Martin Luther King Jr. Day 2022

A decorative image with a bird flying in the upper left hand corner, and a sketched rendering of Dr. Martin Luther King Jr in the bottom right hand corner. The text reads: "I have a dream that one day, this nation will rise up and live out the true meaning of its' creed: "We hold these truths to be self-evident, that all men are created equal." Dr. Martin Luther King Jr., 1929-1968

A year ago today, we talked about the genesis of Martin Luther King Jr. Day, and a little something special we did at the school I volunteered at as a tutor back in college to celebrate it. We also talked about the Civil Rights Movement today, and the aftermath of what happened to George Floyd. In honor of Martin Luther King Jr. Day 2022, let’s make today’s post about equality.

This was one of the things Dr. King talked about in his famous “I Have a Dream” speech, delivered at the Great March on Washington in 1963. The Civil Rights Movement had seen several victories, including integrating schools previously under segregation by ethnicity, like the Little Rock Nine in 1957.

In the entertainment world, equality was few and far between among performers of ethnicities other than what the bigwigs in the entertainment industry considered the “default.”

There was a show airing on Pluto History earlier today about the history of African Americans on TV in the first fifty years, TV in Black: The First Fifty Years. The show had interviews from performers like Mo’Nique while she was on The Parkers, back when UPN was still in existence, archival footage from performers who died before the program’s release in 2004, and clips from early TV shows to feature African Americans on TV.

It started out by talking about a show called Beulah, once a radio show before TV became more accessible to the consumer market. It was the first popular show to feature an African-American character; however, I should also make it clear that there was some totally justified opposition to the show. According to the Wikipedia article, the show’s critics included representatives from the NAACP, stating that Beulah was a stereotyped caricature of a derogatory term in the style of a certain former breakfast foods mascot.

As TV moved forward, other shows depicting African Americans came on the airwaves. The program talked about Nat King Cole’s variety show in the late 1950s, and the shift away from roles based on stereotypes and caricatures. There were several interviewees on the program stating that they based their choice to pursue roles in the entertainment industry on seeing Nat King Cole on TV.

The program talked about TV shows featuring African-American characters, and how they were typically written by cultural outsiders. We learn about the impact Redd Foxx and Demond Wilson made during Sanford and Son‘s run on the air. This show was part of the Norman Lear-verse, however, this was more of a standalone series. All in the Family was the foundation, with spinoffs including Maude, The Jeffersons, and Good Times, but not in that order. Archie Bunker, one of the main characters, held some racist and prejudiced worldviews, and one of the interviewees for the program talked about how real it was.

Obviously, not everyone thought like Archie Bunker, but enough people did, and sadly still do today.

On the program, there was an interviewer who leaned on the more critical side toward the depictions of one of the characters on Good Times, a show set in a fictional housing project in Chicago. To be fair, this character’s development shifted toward stereotypes as the show neared the end of its’ run, and the original writers of the show didn’t like it.

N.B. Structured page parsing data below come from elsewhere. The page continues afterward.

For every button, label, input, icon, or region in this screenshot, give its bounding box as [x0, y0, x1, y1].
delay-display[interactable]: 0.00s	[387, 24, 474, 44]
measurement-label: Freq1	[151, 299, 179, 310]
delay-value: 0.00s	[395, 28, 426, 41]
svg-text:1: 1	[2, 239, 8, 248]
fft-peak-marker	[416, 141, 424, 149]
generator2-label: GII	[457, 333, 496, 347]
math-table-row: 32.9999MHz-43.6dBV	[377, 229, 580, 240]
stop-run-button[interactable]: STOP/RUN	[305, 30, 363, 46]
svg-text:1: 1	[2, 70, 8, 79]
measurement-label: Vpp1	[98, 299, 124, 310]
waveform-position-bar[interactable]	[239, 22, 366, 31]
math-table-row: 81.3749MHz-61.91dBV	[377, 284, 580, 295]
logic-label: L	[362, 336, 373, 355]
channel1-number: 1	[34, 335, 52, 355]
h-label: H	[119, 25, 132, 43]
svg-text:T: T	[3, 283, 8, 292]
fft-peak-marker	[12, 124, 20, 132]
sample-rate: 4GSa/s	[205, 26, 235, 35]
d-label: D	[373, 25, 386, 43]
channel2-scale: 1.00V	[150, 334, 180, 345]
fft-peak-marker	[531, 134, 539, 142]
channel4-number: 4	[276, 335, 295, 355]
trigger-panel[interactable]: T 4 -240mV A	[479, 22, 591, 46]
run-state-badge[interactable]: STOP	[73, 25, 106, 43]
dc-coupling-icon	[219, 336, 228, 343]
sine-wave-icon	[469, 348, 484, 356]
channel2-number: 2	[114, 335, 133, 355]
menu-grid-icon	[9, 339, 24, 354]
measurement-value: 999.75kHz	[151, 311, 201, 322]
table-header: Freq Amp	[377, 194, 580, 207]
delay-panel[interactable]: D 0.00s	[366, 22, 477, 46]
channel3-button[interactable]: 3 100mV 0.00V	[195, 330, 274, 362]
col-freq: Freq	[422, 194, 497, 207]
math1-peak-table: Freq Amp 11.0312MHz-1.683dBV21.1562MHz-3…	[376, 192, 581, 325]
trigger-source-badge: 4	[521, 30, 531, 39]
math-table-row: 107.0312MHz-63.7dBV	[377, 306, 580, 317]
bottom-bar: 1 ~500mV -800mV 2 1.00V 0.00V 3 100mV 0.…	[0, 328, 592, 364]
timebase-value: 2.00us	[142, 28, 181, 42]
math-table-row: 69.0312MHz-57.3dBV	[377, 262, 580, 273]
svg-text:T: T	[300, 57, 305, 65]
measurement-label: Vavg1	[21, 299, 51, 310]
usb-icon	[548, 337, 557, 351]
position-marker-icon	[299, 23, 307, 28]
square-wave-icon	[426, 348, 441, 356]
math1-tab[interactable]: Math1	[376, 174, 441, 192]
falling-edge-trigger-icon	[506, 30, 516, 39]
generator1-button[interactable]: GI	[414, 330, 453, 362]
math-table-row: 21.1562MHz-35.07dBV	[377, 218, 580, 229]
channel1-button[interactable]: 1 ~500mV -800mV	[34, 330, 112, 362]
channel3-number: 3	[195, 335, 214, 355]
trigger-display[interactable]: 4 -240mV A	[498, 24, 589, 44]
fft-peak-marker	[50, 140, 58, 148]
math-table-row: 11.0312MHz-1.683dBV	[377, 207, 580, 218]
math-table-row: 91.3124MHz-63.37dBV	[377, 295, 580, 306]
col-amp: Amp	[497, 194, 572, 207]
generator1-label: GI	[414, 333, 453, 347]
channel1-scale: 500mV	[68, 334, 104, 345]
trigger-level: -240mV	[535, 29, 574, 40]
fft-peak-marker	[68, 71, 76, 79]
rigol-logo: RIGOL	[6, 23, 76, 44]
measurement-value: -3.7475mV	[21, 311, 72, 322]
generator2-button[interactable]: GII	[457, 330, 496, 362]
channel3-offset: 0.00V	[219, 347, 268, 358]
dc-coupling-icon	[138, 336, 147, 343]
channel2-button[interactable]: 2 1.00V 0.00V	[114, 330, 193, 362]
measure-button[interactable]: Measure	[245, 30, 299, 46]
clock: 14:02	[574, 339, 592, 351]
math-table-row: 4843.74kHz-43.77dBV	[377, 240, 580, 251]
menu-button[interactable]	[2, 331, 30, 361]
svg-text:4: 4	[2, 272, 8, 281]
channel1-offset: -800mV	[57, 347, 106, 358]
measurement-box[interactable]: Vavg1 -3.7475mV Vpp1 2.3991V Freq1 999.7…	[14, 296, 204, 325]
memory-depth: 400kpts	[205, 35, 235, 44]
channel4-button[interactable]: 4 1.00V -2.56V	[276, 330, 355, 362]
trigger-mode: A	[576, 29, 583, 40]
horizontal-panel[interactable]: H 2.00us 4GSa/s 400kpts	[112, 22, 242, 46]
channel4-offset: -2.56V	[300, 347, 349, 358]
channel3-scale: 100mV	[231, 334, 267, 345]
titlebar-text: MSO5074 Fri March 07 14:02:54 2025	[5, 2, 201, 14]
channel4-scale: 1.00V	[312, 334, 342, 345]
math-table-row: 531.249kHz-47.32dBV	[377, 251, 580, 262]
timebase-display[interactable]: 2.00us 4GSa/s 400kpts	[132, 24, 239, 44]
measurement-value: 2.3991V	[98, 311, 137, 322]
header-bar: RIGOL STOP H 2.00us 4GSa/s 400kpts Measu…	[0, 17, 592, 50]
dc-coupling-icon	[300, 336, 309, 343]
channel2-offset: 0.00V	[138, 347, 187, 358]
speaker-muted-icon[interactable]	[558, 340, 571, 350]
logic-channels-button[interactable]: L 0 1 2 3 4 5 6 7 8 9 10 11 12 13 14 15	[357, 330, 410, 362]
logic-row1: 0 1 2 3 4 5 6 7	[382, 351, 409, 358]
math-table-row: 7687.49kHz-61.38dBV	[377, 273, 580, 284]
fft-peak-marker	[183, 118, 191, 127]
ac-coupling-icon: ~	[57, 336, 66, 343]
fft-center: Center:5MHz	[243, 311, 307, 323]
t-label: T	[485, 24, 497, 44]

We see mention of programs like Benson, A Different World, Diff’rent Strokes, In Living Color, Bernie Mac, and The Parkers. I should also say that while this show fell short in some areas, like no names shown on the screen for interviewees, leaving out Nichelle Nichols on Star Trek, and mention of the short-lived Hazel Scott Show, there was some relatively good information.

I would’ve loved to see something about The Hazel Scott Show, tbh. Hazel Scott was the definition of a trailblazer, as the predecessor to the Nat King Cole Show. It aired during the summer of 1950, and from what I’ve gathered, no copies of the show exist. At least no known copies, that is.

However, there’s a website dedicated to the performers of the Golden Age of Hollywood, who often went overlooked or pushed to the sidelines because of the way they looked: Old Black Hollywood. We recently lost Sidney Poitier, which there’ll be an upcoming post about. Old Black Hollywood made a tribute to him in the video on their landing page, and it’s definitely worth the watch.

Over to you, readers. How will you be honoring Dr. King today? What will you be doing to uphold equality? Do you remember seeing any of the shows we’ve talked about? Any others you remember that weren’t mentioned? I’d love to hear your thoughts and takeaways, so drop ’em like they’re hot below, and let’s talk.